Dr Albert Odulele, 47, admitted indecently assaulting the boy and sexually assaulting the man during a hearing at Bexley Magistrates' Court on March 3.

Today at Woolwich Crown Court, in London, he was jailed for eight months and six months respectively, to run concurrently, and put on the sex offenders' register for five years.

The court heard how Odulele, founder of the Glory House International Pentecostal church, would frequently share hotel beds while travelling the world with a large entourage of security and pastors.

In around 2003, he was watching television with a boy over whom he had "assumed paternal influence".

When the boy fell asleep he put his hand in his underwear and fondled him. The boy said he did not know what to do and was too scared to move.

Odulele's wife was pregnant with their daughter at the time.

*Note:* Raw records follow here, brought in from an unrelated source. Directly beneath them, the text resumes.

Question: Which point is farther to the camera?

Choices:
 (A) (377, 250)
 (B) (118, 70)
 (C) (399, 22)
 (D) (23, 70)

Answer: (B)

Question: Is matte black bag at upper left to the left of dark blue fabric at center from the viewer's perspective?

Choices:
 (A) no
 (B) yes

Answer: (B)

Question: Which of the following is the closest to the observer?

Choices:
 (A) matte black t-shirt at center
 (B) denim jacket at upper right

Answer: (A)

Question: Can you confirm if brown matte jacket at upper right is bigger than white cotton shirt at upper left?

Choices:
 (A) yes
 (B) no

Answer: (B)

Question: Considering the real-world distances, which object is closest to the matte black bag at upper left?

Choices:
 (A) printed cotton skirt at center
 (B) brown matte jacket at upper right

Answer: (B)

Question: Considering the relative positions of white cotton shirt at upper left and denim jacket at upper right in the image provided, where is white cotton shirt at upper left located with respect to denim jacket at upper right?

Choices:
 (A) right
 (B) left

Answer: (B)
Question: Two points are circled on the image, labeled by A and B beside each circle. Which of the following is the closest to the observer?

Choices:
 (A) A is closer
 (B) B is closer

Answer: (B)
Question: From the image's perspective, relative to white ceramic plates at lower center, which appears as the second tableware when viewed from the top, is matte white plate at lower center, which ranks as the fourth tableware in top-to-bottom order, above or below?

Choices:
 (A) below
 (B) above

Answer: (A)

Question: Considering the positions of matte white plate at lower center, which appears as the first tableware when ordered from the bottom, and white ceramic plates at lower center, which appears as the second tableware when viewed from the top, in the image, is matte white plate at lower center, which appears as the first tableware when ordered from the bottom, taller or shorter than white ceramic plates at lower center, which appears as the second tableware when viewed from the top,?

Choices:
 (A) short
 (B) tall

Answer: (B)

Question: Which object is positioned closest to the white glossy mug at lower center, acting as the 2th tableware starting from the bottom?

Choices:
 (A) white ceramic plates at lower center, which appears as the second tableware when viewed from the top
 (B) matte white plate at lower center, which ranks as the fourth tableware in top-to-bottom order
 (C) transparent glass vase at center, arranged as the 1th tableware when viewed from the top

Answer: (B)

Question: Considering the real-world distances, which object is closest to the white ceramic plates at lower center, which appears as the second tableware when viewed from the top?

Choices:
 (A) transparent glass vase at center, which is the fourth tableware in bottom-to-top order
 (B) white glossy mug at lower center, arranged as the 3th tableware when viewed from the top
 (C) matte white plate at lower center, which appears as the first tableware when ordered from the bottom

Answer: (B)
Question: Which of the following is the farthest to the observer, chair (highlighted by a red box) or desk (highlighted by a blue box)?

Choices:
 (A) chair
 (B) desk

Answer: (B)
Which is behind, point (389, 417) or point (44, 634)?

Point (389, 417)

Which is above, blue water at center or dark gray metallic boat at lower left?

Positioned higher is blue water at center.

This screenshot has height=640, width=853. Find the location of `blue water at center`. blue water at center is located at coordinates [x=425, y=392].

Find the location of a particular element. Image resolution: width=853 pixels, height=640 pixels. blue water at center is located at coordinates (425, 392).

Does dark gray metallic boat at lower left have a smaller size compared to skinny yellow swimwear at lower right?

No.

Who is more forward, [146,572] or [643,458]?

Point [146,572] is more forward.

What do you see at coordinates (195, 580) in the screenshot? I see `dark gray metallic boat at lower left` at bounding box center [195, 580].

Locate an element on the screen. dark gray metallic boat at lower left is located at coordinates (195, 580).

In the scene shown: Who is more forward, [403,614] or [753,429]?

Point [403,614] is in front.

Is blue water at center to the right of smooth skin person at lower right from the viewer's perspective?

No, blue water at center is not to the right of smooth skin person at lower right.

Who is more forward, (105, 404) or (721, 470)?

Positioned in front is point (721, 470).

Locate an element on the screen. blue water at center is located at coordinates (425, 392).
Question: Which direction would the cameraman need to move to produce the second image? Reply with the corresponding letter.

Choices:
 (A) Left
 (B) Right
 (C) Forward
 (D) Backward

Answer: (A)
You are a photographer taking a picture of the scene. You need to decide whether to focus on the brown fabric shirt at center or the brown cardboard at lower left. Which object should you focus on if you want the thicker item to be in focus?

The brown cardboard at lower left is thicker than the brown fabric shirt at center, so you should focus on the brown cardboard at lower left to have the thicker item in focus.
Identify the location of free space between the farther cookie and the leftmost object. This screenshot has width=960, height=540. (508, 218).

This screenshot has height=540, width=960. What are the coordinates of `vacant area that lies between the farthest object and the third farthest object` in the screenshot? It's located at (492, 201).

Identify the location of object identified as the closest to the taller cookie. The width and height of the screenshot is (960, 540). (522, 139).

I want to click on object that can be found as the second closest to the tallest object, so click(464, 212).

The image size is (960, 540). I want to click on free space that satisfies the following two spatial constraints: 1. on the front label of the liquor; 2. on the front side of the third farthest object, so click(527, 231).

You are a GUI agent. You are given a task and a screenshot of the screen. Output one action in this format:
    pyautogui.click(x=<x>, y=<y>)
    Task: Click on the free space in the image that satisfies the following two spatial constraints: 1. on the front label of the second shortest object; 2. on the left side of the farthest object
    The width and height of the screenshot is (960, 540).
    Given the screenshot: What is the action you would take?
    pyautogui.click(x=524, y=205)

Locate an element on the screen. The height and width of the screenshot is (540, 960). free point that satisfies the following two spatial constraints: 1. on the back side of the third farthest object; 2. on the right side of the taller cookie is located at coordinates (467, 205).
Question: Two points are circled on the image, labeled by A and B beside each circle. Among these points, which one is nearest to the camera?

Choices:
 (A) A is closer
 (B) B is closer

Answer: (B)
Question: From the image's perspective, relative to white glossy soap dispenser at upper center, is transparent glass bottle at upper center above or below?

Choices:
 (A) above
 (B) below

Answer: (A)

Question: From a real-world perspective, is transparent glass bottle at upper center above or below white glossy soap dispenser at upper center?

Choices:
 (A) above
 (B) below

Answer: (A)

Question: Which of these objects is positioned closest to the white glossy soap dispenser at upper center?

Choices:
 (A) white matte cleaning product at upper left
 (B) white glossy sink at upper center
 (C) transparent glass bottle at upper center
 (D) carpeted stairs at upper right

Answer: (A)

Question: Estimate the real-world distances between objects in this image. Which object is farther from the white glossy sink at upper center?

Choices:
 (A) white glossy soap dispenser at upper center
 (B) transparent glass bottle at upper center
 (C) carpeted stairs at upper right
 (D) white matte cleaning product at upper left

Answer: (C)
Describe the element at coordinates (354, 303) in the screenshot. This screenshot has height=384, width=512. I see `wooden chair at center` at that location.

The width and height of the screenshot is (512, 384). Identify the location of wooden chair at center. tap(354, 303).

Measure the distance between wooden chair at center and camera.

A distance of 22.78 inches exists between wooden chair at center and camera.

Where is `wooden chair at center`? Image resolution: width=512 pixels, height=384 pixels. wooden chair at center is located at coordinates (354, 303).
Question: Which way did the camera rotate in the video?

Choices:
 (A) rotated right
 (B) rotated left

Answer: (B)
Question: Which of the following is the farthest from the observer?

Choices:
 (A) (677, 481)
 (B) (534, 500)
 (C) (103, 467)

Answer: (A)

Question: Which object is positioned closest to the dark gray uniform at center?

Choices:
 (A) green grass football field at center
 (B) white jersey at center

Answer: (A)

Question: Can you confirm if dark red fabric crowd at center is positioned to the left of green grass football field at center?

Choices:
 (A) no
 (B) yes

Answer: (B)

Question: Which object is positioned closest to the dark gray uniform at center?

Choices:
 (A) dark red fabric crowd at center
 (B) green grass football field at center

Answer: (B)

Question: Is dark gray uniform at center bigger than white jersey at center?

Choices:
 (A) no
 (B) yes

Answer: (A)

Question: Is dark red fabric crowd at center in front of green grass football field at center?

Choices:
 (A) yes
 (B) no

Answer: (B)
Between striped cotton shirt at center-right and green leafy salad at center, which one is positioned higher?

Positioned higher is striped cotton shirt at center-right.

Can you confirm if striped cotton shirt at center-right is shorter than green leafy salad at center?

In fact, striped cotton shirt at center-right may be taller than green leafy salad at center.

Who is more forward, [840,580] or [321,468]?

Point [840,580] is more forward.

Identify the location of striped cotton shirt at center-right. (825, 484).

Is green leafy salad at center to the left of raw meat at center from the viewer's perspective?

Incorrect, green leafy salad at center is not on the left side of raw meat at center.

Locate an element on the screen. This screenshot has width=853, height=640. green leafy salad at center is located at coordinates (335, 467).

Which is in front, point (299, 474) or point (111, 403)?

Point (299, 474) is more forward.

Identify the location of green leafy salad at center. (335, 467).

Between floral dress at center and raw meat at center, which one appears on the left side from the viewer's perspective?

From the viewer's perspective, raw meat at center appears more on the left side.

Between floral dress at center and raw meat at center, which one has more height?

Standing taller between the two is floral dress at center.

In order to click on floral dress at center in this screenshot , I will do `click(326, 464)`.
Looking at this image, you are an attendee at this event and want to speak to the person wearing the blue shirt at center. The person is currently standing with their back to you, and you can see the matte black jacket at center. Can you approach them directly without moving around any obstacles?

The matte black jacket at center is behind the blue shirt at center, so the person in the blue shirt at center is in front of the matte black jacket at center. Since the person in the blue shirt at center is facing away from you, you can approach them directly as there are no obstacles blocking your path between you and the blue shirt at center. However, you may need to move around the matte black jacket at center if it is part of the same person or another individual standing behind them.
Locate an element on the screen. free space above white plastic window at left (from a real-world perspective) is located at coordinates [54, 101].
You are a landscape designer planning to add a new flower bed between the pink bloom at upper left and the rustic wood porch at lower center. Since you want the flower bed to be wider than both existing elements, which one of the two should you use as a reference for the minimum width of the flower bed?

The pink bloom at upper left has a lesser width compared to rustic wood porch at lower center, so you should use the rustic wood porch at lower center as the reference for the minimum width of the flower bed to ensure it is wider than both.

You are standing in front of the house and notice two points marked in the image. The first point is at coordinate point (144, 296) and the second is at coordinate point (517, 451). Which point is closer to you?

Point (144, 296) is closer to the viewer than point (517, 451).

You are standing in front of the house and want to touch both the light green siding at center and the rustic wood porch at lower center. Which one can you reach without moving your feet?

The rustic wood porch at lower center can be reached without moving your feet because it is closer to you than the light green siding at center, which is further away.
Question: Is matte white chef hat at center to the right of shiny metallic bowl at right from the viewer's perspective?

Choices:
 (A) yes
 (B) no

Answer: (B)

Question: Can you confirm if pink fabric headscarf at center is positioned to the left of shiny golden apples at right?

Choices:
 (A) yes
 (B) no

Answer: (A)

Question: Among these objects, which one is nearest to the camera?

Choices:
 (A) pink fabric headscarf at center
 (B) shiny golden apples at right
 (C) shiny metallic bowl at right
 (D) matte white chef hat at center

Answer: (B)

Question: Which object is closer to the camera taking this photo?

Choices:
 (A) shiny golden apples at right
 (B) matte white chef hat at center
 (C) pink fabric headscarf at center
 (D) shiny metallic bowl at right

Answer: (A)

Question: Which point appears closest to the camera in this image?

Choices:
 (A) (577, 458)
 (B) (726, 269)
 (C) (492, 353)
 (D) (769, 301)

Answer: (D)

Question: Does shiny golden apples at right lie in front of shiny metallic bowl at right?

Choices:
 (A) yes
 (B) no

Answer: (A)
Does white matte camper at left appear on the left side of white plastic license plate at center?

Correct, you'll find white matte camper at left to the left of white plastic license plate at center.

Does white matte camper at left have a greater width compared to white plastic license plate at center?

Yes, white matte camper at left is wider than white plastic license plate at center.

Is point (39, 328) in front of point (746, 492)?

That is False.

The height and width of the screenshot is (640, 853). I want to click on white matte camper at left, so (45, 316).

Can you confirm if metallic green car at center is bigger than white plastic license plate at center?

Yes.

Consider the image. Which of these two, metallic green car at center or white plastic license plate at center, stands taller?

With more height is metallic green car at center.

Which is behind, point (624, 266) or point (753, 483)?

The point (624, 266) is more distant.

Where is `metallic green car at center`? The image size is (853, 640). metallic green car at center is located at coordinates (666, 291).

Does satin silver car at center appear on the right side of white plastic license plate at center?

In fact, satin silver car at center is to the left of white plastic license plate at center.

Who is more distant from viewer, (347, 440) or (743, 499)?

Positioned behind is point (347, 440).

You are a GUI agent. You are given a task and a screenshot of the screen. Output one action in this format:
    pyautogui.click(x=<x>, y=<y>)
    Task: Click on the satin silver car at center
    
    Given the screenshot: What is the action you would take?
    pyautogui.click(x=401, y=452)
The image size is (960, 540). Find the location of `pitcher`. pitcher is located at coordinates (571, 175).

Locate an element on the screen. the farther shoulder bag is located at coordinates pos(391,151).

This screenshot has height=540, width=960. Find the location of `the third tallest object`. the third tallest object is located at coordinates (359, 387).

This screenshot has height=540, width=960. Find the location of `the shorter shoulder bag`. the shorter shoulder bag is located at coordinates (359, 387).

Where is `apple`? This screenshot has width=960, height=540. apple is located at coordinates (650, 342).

The boy was left "traumatised" and lost interest in academic work, before telling his mother about the abuse.

When confronted by the boy's mother in spring last year, Odulele fell to his knees, crying and apologising, prosecutor Tom Nicholson told the court.

In 2004, he touched the inner thigh of a pastor while sharing a bed with him and another man at the Dartford Bridge Hilton.

The man brushed off the advances of Odulele, the "guiding light and father figure" of the church, before being touched again, the court heard.

Mr Nicholson said a number of church members challenged Odulele about his behaviour and appealed to a bishop of the church - without success.

Sentencing him, His Honour Judge Charles Byers described the attacks as "opportunistic".

Judge Byers said: "You were a man in a position of trust who was well respected. People turned to you for advice and no doubt for comfort."

He added that Odulele was an "intelligent man" who would have known his behaviour "was wrong".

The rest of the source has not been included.